TASK » Show all lines containing "santé" from the data below.

SUPPLIED INFORMATION »

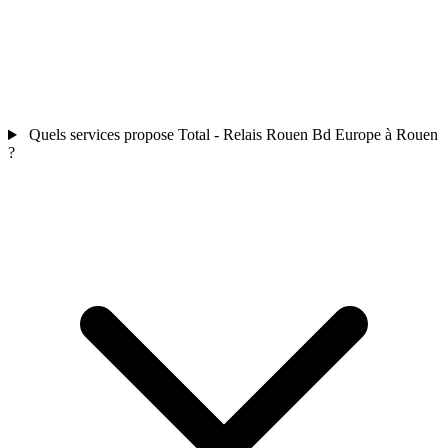
Quels services propose Total - Relais Rouen Bd Europe à Rouen
?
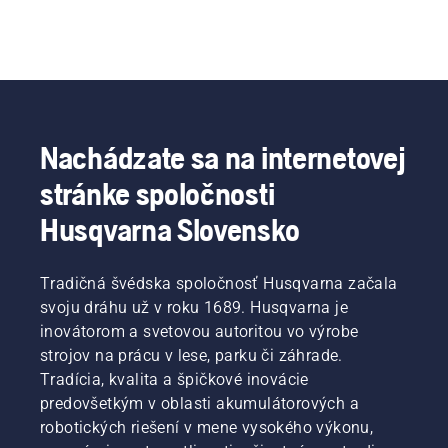
Nachádzate sa na internetovej
stránke spoločnosti
Husqvarna Slovensko
Tradičná švédska spoločnosť Husqvarna začala
svoju dráhu už v roku 1689. Husqvarna je
inovátorom a svetovou autoritou vo výrobe
strojov na prácu v lese, parku či záhrade.
Tradícia, kvalita a špičkové inovácie
predovšetkým v oblasti akumulátorových a
robotických riešení v mene vysokého výkonu,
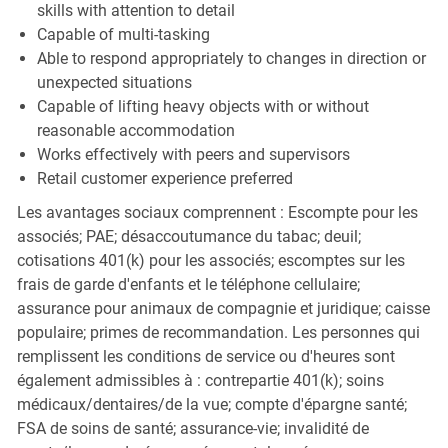
skills with attention to detail
Capable of multi-tasking
Able to respond appropriately to changes in direction or
unexpected situations
Capable of lifting heavy objects with or without
reasonable accommodation
Works effectively with peers and supervisors
Retail customer experience preferred
Les avantages sociaux comprennent : Escompte pour les
associés; PAE; désaccoutumance du tabac; deuil;
cotisations 401(k) pour les associés; escomptes sur les
frais de garde d'enfants et le téléphone cellulaire;
assurance pour animaux de compagnie et juridique; caisse
populaire; primes de recommandation. Les personnes qui
remplissent les conditions de service ou d'heures sont
également admissibles à : contrepartie 401(k); soins
médicaux/dentaires/de la vue; compte d'épargne santé;
FSA de soins de santé; assurance-vie; invalidité de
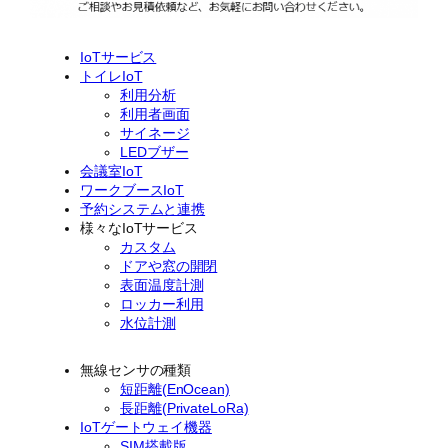
IoTサービス
トイレIoT
利用分析
利用者画面
サイネージ
LEDブザー
会議室IoT
ワークブースIoT
予約システムと連携
様々なIoTサービス
カスタム
ドアや窓の開閉
表面温度計測
ロッカー利用
水位計測
無線センサの種類
短距離(EnOcean)
長距離(PrivateLoRa)
IoTゲートウェイ機器
SIM搭載版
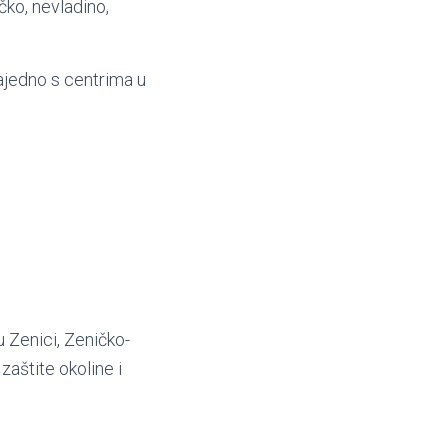
čko, nevladino,
zajedno s centrima u
 Zenici, Zeničko-
zaštite okoline i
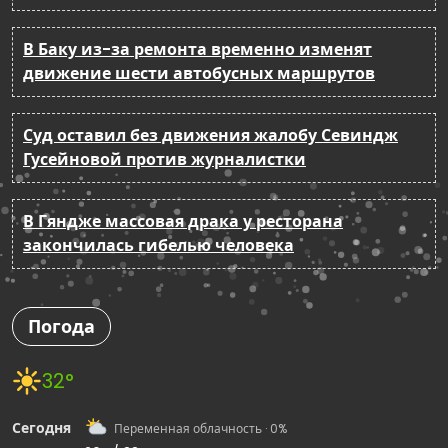
В Баку из-за ремонта временно изменят
движение шести автобусных маршрутов
Суд оставил без движения жалобу Севиндж
Гусейновой против журналистки
В Гяндже массовая драка у ресторана
закончилась гибелью человека
Погода
32°
Сегодня
Переменная облачность · 0%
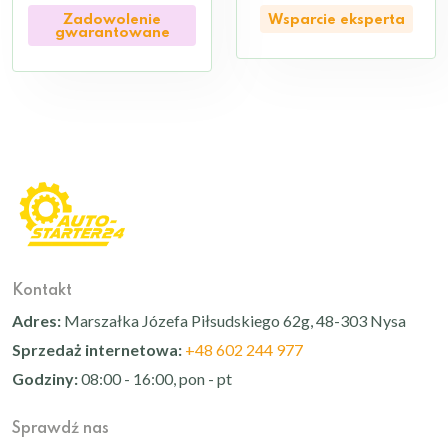
Zadowolenie
Wsparcie eksperta
gwarantowane
Kontakt
Adres:
Marszałka Józefa Piłsudskiego 62g, 48-303 Nysa
Sprzedaż internetowa:
+48 602 244 977
Godziny:
08:00 - 16:00, pon - pt
Sprawdź nas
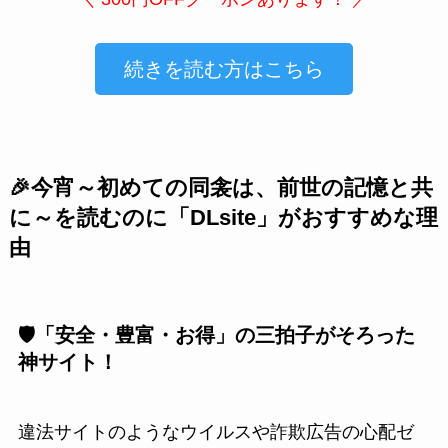
続きを読む方はこちら
🎉今宵～初めての同衾は、前世の記憶と共
に～を読むのに「DLsite」がおすすめな理
由
🛡️「安全・豊富・お得」の三拍子がそろった
神サイト！
違法サイトのようなウイルスや詐欺広告の心配ゼ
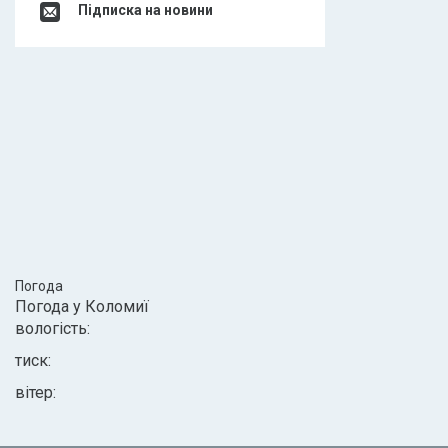
Підписка на новини
Погода
Погода у
Коломиї
вологість:
тиск:
вітер:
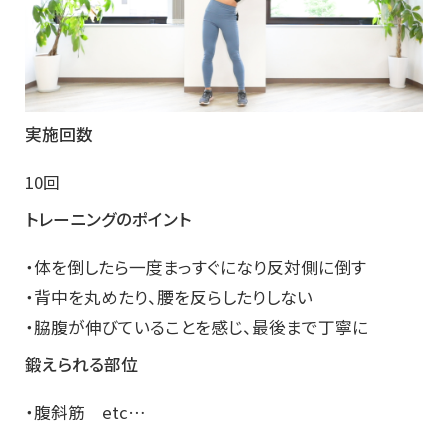
実施回数
10回
トレーニングのポイント
・体を倒したら一度まっすぐになり反対側に倒す
・背中を丸めたり、腰を反らしたりしない
・脇腹が伸びていることを感じ、最後まで丁寧に
鍛えられる部位
・腹斜筋 etc…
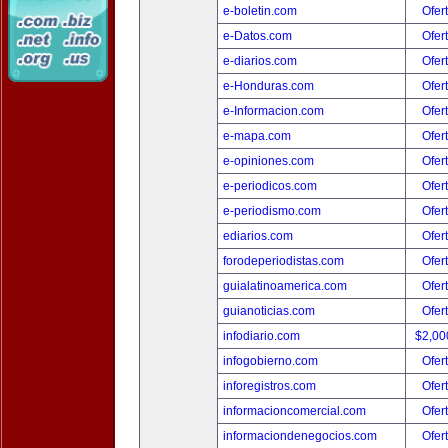
e-boletin.com
Ofer
e-Datos.com
Ofer
e-diarios.com
Ofer
e-Honduras.com
Ofer
e-Informacion.com
Ofer
e-mapa.com
Ofer
e-opiniones.com
Ofer
e-periodicos.com
Ofer
e-periodismo.com
Ofer
ediarios.com
Ofer
forodeperiodistas.com
Ofer
guialatinoamerica.com
Ofer
guianoticias.com
Ofer
infodiario.com
$2,00
infogobierno.com
Ofer
inforegistros.com
Ofer
informacioncomercial.com
Ofer
informaciondenegocios.com
Ofer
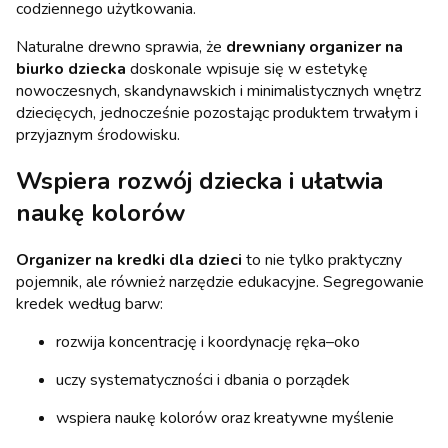
codziennego użytkowania.
Naturalne drewno sprawia, że
drewniany organizer na
biurko dziecka
doskonale wpisuje się w estetykę
nowoczesnych, skandynawskich i minimalistycznych wnętrz
dziecięcych, jednocześnie pozostając produktem trwałym i
przyjaznym środowisku.
Wspiera rozwój dziecka i ułatwia
naukę kolorów
Organizer na kredki dla dzieci
to nie tylko praktyczny
pojemnik, ale również narzędzie edukacyjne. Segregowanie
kredek według barw:
rozwija koncentrację i koordynację ręka–oko
uczy systematyczności i dbania o porządek
wspiera naukę kolorów oraz kreatywne myślenie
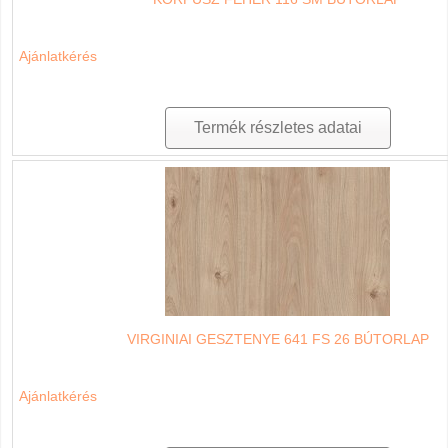
Ajánlatkérés
Termék részletes adatai
VIRGINIAI GESZTENYE 641 FS 26 BÚTORLAP
Ajánlatkérés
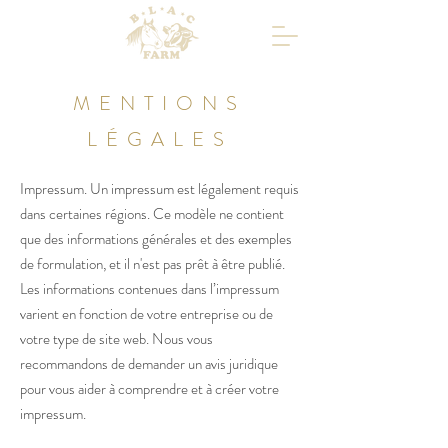
MENTIONS
LÉGALES
Impressum. Un impressum est légalement requis
dans certaines régions. Ce modèle ne contient
que des informations générales et des exemples
de formulation, et il n'est pas prêt à être publié.
Les informations contenues dans l’impressum
varient en fonction de votre entreprise ou de
votre type de site web. Nous vous
recommandons de demander un avis juridique
pour vous aider à comprendre et à créer votre
impressum.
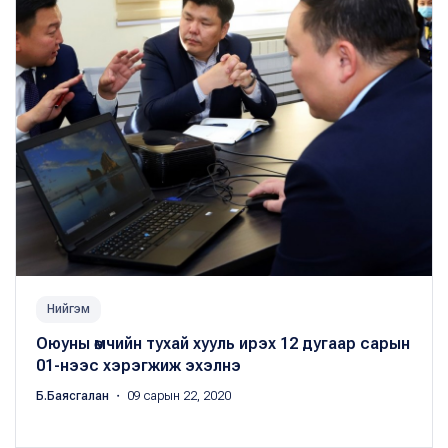
Нийгэм
Оюуны өмчийн тухай хууль ирэх 12 дугаар сарын
01-нээс хэрэгжиж эхэлнэ
Б.Баясгалан
・ 09 сарын 22, 2020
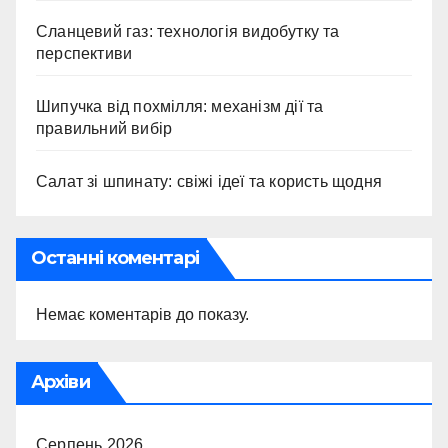
Сланцевий газ: технологія видобутку та
перспективи
Шипучка від похмілля: механізм дії та
правильний вибір
Салат зі шпинату: свіжі ідеї та користь щодня
Останні коментарі
Немає коментарів до показу.
Архіви
Серпень 2026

WRITTEN REPLY »
médicaux/dentaires/de la vue; compte d'épargne santé;
FSA de soins de santé; assurance-vie; invalidité de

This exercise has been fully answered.